Only one part of the listing is needed: the lines from the one with "[Nein] (1543, 860)" through the last line, copied exactly and free of pictures.

■ ■ ■

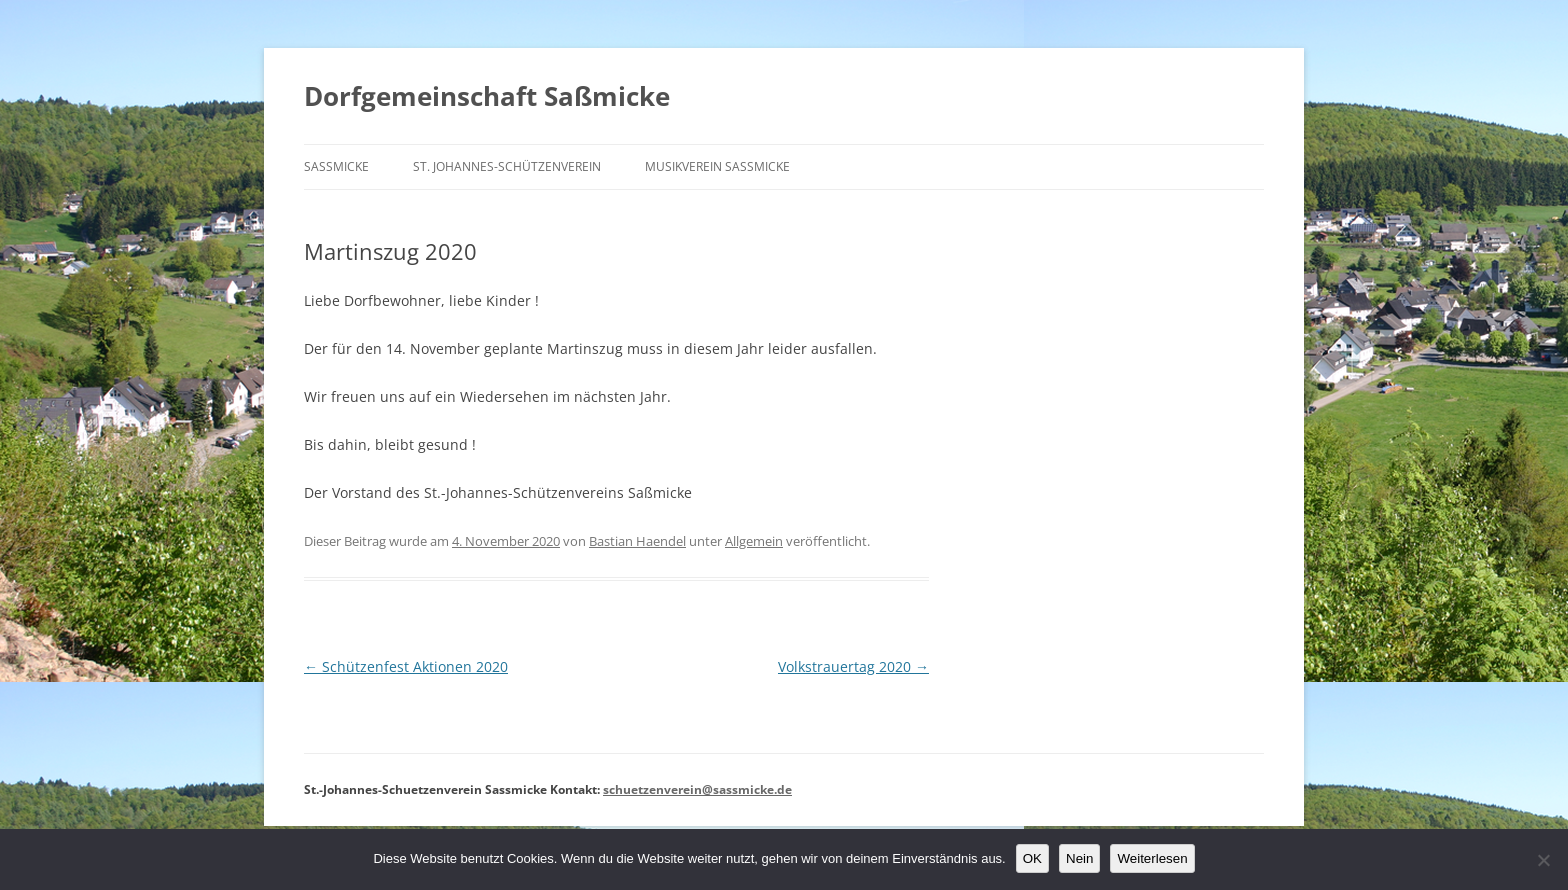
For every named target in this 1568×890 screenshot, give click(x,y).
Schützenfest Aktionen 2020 (406, 666)
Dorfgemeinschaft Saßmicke (487, 96)
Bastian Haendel (637, 541)
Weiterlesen (1152, 858)
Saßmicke (336, 166)
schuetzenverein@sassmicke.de (697, 789)
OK (1032, 858)
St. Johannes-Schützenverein (507, 166)
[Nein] (1543, 860)
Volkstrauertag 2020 (853, 666)
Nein (1079, 858)
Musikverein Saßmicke (717, 166)
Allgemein (754, 541)
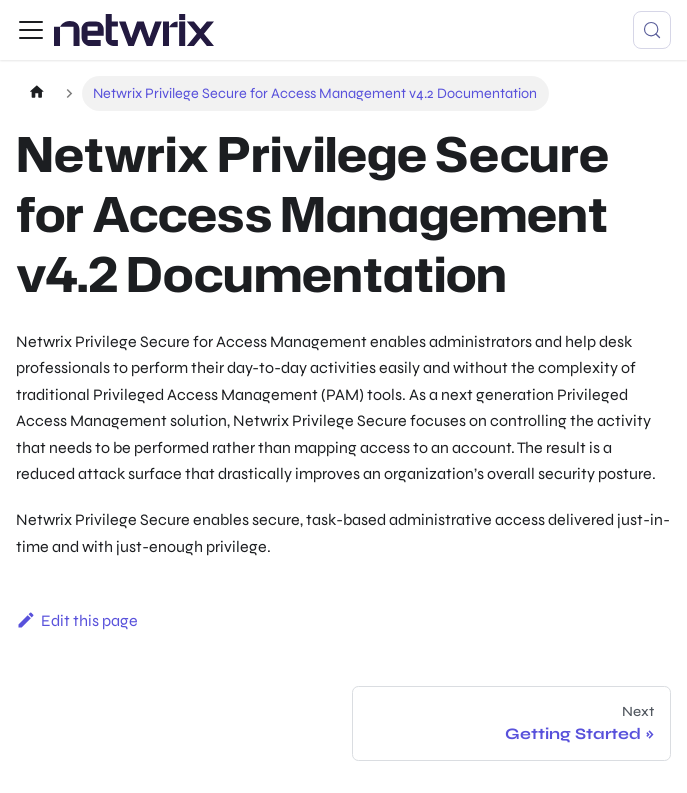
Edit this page (77, 620)
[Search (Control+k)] (652, 30)
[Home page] (36, 93)
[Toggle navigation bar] (31, 30)
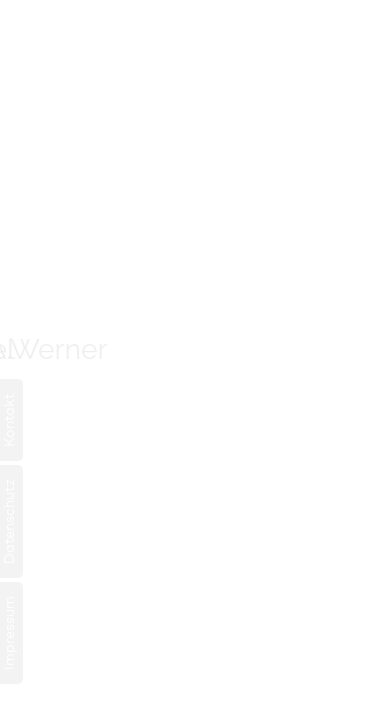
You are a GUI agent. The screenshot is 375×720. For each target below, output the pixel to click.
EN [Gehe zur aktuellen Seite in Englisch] (46, 70)
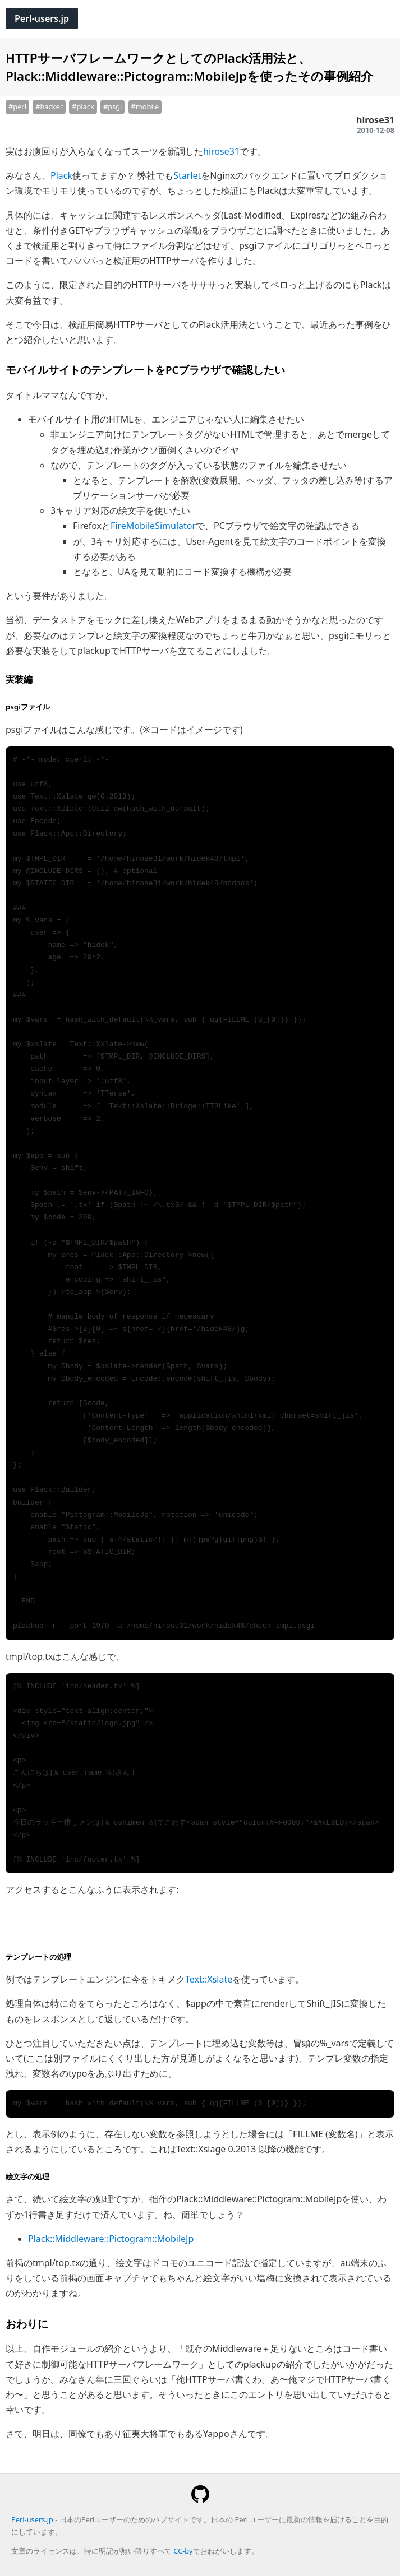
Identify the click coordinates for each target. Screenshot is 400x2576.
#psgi (112, 106)
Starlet (187, 175)
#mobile (145, 106)
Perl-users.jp (42, 18)
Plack (61, 175)
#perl (17, 106)
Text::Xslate (208, 1979)
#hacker (49, 106)
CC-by (182, 2551)
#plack (83, 106)
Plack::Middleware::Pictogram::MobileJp (111, 2238)
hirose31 (221, 151)
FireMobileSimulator (153, 525)
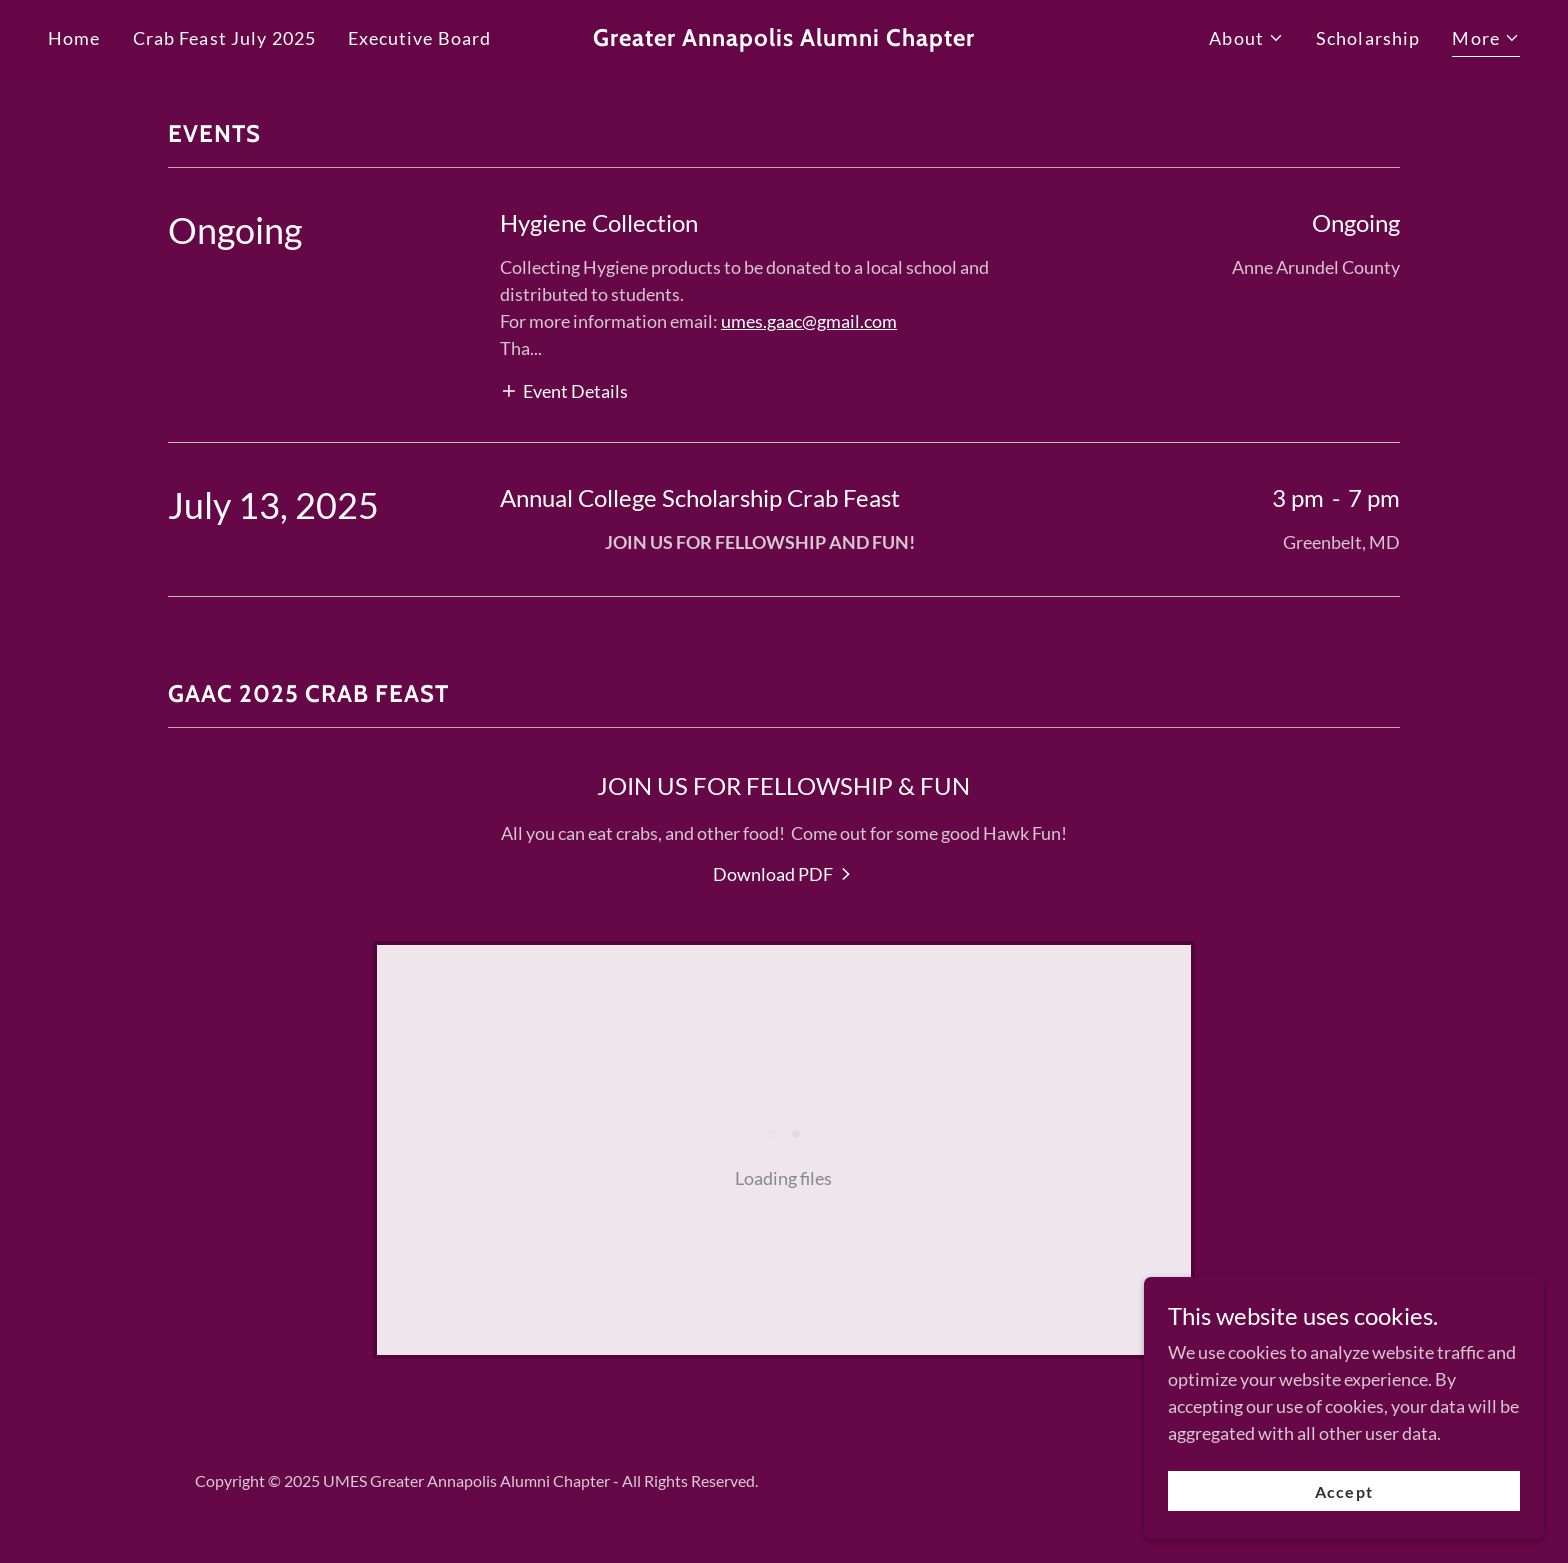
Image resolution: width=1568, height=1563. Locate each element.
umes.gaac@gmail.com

■ ■ ■

▶ [Solved exercise]:
[Nein] (1543, 860)
Volkstrauertag 2020 (853, 666)
Nein (1079, 858)
Musikverein Saßmicke (717, 166)
Allgemein (754, 541)
Edit this page (77, 620)
[Search (Control+k)] (652, 30)
[Home page] (36, 93)
[Toggle navigation bar] (31, 30)
You are a GUI agent. The screenshot is 375×720. For each target below, output the pixel to click.
EN [Gehe zur aktuellen Seite in Englisch] (46, 70)
Identify the click coordinates for each target. Screenshot is 400x2576.
#psgi (112, 106)
Starlet (187, 175)
#mobile (145, 106)
Perl-users.jp (42, 18)
Plack (61, 175)
#perl (17, 106)
Text::Xslate (208, 1979)
#hacker (49, 106)
CC-by (182, 2551)
#plack (83, 106)
Plack::Middleware::Pictogram::MobileJp (111, 2238)
hirose31 (221, 151)
FireMobileSimulator (153, 525)
Image resolution: width=1568, height=1563. Locate each element.
umes.gaac@gmail.com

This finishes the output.